**ENTRIES PROVIDED**:
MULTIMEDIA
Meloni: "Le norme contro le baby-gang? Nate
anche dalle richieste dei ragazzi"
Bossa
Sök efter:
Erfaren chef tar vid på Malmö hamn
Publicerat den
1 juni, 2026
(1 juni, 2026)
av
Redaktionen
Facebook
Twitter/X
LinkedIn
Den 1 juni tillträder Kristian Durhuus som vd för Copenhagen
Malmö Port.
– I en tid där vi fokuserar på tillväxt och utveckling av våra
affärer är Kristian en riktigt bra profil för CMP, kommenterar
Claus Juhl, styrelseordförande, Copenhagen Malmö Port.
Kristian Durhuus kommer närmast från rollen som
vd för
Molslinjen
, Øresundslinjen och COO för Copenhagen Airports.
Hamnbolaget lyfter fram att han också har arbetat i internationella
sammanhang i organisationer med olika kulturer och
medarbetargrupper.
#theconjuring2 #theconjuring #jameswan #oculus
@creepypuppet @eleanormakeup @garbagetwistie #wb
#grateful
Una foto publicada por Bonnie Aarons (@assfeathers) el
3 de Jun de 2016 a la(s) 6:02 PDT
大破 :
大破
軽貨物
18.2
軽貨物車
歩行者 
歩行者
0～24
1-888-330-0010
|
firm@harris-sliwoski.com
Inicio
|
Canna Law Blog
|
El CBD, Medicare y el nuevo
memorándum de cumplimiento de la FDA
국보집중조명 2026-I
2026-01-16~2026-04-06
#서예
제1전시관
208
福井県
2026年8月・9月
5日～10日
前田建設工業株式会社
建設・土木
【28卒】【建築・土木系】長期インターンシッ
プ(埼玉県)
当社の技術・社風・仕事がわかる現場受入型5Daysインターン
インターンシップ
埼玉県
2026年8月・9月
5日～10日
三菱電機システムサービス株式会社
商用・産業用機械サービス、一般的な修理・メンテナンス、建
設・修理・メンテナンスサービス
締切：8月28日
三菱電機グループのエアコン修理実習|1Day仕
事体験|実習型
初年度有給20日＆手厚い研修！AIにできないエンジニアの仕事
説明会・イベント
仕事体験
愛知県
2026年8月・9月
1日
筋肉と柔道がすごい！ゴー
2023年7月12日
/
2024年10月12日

**YOUR INSTRUCTIONS**:
Find the lines in the data that include "Copenhagen", then copy each of them.

**EXPECTED ANSWER**:
Den 1 juni tillträder Kristian Durhuus som vd för Copenhagen
Claus Juhl, styrelseordförande, Copenhagen Malmö Port.
, Øresundslinjen och COO för Copenhagen Airports.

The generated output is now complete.